Smoking causes many types of cancer. But cancers account for only about half of the deaths linked to smoking. Long-term, smoking is also a major cause of heart disease, aneurysms, bronchitis, emphysema, and stroke. It also makes pneumonia and asthma worse. Smoking is linked to about half of the gum disease in the United States, which means more tooth loss and mouth surgery. Wounds take longer to heal and the immune system may not work as well in people who smoke.

Smoking also damages the arteries. This is why many vascular surgeons refuse to operate on patients with peripheral artery disease (poor blood circulation in the arms and legs) unless they stop smoking. And male smokers have a higher risk of sexual impotence (erectile dysfunction) the longer they smoke.

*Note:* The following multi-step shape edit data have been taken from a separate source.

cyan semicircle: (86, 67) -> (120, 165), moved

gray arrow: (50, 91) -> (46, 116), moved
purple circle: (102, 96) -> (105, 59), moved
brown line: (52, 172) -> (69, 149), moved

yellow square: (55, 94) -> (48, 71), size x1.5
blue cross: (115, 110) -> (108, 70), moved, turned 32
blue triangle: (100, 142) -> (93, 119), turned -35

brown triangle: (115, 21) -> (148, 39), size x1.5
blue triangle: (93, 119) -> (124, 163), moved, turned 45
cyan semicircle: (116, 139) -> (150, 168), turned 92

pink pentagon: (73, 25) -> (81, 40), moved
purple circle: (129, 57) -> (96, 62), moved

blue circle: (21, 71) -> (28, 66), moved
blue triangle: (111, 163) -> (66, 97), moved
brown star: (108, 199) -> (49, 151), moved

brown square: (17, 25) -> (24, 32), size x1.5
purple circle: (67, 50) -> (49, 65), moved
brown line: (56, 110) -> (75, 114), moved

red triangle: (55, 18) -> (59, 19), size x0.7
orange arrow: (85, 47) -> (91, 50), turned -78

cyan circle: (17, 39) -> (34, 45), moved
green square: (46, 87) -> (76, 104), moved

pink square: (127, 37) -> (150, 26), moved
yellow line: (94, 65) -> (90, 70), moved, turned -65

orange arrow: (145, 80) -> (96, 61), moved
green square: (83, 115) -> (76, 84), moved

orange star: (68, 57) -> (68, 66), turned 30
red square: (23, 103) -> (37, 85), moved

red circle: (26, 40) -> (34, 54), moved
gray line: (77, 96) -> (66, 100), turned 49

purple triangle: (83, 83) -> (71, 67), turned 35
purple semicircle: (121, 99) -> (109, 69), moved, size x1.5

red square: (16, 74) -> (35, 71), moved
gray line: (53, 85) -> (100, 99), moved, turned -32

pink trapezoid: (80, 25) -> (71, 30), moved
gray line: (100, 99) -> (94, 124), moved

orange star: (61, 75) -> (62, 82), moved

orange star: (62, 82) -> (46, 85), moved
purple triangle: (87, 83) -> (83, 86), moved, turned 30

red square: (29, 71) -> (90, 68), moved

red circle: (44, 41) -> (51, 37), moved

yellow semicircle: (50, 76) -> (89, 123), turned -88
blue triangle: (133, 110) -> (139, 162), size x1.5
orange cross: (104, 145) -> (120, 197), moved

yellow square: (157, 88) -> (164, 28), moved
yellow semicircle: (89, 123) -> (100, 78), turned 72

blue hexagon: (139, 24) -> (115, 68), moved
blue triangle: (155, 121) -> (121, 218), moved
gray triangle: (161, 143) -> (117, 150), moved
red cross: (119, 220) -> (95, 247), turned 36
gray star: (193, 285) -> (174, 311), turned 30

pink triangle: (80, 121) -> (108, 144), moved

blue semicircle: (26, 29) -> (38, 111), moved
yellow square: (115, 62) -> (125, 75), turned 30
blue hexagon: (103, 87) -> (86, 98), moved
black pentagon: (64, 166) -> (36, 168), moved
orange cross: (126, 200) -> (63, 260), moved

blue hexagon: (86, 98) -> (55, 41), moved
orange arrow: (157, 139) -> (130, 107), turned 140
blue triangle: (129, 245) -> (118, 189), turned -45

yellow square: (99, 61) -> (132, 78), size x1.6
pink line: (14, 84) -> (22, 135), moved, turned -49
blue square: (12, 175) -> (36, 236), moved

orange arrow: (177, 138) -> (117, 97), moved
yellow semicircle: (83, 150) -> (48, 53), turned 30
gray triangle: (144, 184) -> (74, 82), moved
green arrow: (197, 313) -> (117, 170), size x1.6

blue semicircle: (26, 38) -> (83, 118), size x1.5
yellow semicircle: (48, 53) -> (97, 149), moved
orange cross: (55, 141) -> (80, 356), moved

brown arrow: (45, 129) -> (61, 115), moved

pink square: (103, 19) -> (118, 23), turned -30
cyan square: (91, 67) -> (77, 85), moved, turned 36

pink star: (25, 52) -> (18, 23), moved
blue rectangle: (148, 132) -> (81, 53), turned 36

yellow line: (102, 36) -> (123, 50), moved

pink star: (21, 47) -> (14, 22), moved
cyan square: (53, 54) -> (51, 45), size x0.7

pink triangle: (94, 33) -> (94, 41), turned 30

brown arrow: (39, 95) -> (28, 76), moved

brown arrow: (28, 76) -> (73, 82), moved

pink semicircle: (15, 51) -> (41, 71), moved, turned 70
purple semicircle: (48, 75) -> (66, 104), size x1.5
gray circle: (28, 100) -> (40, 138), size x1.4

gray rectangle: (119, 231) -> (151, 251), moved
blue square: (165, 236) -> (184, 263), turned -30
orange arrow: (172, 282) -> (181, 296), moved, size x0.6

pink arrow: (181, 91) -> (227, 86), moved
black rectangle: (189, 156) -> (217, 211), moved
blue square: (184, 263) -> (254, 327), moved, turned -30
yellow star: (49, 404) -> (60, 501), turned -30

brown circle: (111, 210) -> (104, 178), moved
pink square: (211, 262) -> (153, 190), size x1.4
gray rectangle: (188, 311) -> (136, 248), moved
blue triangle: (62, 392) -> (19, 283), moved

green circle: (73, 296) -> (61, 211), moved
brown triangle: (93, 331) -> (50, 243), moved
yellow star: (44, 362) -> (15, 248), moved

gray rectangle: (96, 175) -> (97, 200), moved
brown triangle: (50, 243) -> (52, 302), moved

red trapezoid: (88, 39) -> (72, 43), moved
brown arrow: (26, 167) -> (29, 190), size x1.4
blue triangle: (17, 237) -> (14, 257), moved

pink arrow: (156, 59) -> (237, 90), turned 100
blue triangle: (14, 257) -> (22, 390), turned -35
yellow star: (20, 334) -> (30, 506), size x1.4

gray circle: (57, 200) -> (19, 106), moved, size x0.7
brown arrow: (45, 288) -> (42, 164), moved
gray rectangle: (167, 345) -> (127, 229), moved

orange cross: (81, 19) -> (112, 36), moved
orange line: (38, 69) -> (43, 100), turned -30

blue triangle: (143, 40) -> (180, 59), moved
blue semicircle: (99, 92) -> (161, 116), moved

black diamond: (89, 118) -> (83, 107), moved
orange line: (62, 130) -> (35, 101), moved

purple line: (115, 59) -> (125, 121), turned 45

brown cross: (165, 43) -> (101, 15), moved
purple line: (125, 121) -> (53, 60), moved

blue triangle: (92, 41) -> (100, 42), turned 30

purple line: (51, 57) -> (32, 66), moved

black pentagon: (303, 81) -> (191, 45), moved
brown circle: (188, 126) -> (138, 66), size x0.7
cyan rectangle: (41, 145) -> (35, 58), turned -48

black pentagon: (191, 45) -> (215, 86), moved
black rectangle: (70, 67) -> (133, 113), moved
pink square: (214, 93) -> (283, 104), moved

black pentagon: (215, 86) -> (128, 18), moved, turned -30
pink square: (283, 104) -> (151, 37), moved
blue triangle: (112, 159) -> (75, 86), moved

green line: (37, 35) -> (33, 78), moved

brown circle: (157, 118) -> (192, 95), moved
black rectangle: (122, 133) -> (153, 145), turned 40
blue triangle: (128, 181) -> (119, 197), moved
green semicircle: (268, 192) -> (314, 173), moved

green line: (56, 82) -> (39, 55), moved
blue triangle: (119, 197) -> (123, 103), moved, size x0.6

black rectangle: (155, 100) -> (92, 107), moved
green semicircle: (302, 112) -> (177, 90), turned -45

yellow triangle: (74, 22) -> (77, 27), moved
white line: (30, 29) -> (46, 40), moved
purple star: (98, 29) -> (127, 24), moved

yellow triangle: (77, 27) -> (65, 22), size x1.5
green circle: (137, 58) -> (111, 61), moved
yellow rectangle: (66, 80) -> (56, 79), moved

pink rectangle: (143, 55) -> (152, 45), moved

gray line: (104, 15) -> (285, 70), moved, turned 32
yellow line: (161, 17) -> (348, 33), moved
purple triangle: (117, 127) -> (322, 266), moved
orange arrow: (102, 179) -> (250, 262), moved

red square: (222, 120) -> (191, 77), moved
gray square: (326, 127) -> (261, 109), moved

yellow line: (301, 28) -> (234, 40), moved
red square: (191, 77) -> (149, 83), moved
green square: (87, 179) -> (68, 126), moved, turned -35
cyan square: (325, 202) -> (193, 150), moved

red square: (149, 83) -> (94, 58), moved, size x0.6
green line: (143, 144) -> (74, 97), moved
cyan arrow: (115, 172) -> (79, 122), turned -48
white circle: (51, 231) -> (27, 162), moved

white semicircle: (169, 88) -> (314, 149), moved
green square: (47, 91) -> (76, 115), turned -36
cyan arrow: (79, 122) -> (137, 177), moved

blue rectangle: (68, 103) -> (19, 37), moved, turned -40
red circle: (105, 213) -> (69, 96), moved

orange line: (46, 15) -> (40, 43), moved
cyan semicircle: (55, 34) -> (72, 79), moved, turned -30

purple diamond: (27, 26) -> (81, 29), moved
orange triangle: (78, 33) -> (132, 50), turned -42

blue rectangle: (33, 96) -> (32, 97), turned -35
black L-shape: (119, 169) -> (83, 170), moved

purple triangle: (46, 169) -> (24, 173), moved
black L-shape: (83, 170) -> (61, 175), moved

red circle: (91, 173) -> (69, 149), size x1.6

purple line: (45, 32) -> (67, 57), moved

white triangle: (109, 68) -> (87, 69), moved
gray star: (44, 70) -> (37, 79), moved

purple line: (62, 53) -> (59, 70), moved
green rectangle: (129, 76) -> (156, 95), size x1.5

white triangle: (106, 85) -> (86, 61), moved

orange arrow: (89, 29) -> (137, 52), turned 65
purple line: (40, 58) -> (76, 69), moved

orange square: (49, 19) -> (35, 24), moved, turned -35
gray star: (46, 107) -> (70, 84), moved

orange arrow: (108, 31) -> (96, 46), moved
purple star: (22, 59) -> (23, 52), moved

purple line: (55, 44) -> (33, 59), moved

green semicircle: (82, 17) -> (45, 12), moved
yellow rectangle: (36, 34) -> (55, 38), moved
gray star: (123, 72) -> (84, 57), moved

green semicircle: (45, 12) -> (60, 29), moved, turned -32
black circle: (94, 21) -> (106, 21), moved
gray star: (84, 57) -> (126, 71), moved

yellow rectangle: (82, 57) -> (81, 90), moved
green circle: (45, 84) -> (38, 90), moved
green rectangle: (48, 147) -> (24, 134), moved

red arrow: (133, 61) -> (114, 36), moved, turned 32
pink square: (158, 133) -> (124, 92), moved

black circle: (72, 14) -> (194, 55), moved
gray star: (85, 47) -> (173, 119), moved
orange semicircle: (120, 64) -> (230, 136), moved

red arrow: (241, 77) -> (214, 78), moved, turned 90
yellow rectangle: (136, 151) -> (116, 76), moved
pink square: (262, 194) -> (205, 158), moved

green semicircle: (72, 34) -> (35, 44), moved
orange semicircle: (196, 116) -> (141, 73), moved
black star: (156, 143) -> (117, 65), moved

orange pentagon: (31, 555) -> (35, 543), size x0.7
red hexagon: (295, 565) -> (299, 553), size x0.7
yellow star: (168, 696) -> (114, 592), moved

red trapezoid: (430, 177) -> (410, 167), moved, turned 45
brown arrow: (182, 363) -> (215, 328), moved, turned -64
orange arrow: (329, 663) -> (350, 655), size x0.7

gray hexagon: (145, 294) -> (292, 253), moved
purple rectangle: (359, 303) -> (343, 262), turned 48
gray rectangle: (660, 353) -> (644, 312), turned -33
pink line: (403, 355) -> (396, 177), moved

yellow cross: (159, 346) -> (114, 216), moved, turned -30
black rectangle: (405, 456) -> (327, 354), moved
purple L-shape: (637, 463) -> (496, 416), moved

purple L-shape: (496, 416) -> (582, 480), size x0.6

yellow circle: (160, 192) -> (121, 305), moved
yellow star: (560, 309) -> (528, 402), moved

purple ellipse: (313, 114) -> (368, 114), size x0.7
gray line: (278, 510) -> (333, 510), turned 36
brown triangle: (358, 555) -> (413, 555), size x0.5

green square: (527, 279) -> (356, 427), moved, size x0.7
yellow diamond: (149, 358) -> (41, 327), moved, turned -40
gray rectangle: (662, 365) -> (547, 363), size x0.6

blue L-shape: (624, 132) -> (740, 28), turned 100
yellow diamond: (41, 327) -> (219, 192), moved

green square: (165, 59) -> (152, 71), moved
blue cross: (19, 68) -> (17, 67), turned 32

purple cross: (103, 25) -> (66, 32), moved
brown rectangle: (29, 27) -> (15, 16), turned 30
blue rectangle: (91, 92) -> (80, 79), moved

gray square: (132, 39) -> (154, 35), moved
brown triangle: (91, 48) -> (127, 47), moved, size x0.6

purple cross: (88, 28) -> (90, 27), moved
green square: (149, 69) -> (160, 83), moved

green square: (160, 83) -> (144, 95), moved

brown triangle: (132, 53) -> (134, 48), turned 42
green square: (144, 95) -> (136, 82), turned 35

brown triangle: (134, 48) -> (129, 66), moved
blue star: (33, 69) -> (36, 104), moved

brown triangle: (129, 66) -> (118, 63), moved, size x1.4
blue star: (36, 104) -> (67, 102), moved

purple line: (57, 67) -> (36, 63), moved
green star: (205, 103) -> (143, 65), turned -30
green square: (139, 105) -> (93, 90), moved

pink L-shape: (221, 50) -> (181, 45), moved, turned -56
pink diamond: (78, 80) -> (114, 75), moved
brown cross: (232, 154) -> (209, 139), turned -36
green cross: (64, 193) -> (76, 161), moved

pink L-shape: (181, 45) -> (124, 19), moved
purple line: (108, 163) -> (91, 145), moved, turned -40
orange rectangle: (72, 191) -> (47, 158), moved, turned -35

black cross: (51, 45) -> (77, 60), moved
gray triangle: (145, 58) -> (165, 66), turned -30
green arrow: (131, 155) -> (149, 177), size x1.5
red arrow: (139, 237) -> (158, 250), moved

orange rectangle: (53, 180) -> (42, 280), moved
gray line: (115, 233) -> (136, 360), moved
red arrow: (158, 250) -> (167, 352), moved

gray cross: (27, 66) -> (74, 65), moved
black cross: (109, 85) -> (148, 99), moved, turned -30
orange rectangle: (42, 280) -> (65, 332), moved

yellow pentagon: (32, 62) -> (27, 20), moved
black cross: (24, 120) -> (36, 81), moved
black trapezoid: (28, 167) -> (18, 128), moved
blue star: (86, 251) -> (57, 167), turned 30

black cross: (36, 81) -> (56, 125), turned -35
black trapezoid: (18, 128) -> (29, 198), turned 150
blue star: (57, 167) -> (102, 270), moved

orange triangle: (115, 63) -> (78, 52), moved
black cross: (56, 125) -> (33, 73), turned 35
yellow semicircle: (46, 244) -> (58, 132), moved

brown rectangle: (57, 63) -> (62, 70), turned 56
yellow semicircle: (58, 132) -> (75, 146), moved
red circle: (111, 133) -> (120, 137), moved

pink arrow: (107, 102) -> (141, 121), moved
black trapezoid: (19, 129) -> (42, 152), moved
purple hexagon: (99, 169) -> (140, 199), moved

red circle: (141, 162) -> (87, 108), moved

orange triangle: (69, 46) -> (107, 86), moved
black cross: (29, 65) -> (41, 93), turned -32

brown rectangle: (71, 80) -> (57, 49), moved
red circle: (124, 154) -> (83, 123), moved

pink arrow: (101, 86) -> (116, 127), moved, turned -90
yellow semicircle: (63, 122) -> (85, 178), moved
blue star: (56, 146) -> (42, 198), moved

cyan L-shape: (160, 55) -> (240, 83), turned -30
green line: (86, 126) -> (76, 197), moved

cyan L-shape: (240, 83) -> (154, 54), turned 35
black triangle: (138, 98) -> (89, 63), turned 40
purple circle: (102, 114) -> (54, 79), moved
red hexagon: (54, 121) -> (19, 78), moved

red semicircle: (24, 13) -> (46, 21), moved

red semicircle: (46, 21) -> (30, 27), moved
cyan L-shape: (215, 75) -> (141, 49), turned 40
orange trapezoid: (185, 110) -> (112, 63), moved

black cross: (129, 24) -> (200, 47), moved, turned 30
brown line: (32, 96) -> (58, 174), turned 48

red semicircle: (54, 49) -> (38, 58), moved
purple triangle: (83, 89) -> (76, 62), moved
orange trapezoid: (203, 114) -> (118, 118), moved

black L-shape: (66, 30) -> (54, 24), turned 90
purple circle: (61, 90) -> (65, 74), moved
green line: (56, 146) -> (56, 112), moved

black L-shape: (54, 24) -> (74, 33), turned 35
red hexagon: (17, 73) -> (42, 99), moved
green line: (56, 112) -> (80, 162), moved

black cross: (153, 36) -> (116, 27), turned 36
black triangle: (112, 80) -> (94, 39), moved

Smoking also causes many short-term effects, such as poor lung function. This is why smokers often suffer shortness of breath and nagging coughs. They often tire quickly during physical activity. Some other common short-term effects include decreased sense of smell and taste, premature aging of the skin, bad breath, and stained teeth.

What are the chances that smoking will kill you?

About half of the people who keep smoking will die because of it. In the United States, tobacco causes nearly 1 in 5 deaths, or about 480,000 premature deaths each year –almost half a million in the US alone. Smoking is the single most preventable cause of death in our society.

On a larger scale, tobacco causes 6 million premature deaths world-wide each year. By 2030, this number is expected to increase to 8 million if current smoking trends continue.